The Neighborhood Fire

during the 1970’s, even in my small riverside village,
a certain social order revolved around
what type of swimming pool
was installed on your property.

the scientist who installed the first
solar panels i had ever seen
did not have a pool.
he filled a cheap plastic substitute,
bought at the local discount store,
with cold water from the garden hose.

the businessman, who ran a recycling plant,
installed a solar blanket,
to keep their in ground pool
at a consistent temperature.
he openly invited us to swim
and share what his children,
who were our friends,
were privileged to know.

my best friends in the neighborhood;
a set of identical twins,
were the fortunate recipients of an
above ground pool-
twice the size my parents could afford.

the Eastman’s house was exactly halfway between
my house and the twins.
they also had a pool. it was surrounded by a wooden deck,
and a traditional slat fence where the Eastman’s
had hung a few humorous signs dictated by that
particular decade. the wooden signs were held
by loose framing wire on exposed
nails which were already showing signs of rust.

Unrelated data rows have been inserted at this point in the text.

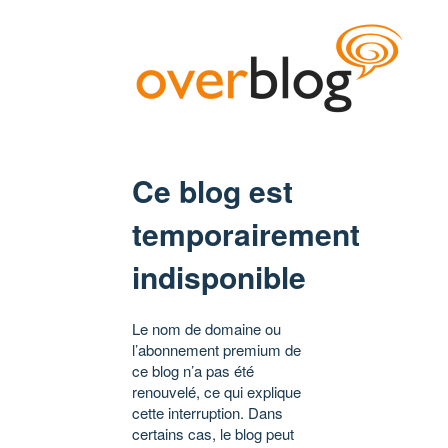
Ce blog est
temporairement
indisponible
Le nom de domaine ou
l’abonnement premium de
ce blog n’a pas été
renouvelé, ce qui explique
cette interruption. Dans
certains cas, le blog peut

“i don’t swim in your toilet-
don’t pee in my pool.”

my family, under some social duress,
bought an entry level pool
at the local discount store.
i was surprised my parents felt a need
to keep up with the Eastmans,
or the Carpenters, or the Peters.
were they actualizing equality,
or an illusion?
perhaps,
it was about their own
reconciliation.

the local firehouse was located
a city block from my childhood home.
we were not in a city- however the opening of the firehouse doors,
and the initial blare of the sirens,
were intoxicating to us; the unknowing dictated our attention.
everything would cease
as we tried to catch a glimpse
of the deep red vehicles
as they exited
under the perforated glass walls
that would would ceremoniously rise
after the alarm.

the trucks never had to enter
into our neighborhood.

in the twilight of this evening,
as i toweled off, pleading
for one last minute in the pool;
we heard the first siren.

“they are coming down the Avenue.”
stated my mother, with an unavoidably
specific declaration.
she was correct, as we heard the tires of the firetrucks
grind as they took the right hand turn onto
Overlook Avenue.
ambulances from various districts
began to appear,
the Hoxie Hook and Ladder arrived in support.
as we watched the distress unfold,
we crept closer to the fire.

“where is Jeremy? have you seen him?”

i watched my mother ask my father
a question
he had no answer to.
the sirens continued to commandeer
the frequency of an emergency.

i suddenly understood their temporary
commitment,
their vows.

i followed my mother down the Avenue,
as she began asking anyone in earshot, out of desperation,
“have you seen Jeremy….?”

“hey Mom, i’m over here…”

he was standing next to one of the firetrucks,
whose tires towered over him.
“that tire could have killed you!”

“i just wanted to watch…”

i walked briskly past the Eastmans driveway,
toward our house,
toward what i anticipated was coming next.

i overheard the Fire Chief ask Mr. Eastman if the Fire Department
could drain his pool to fight the fire.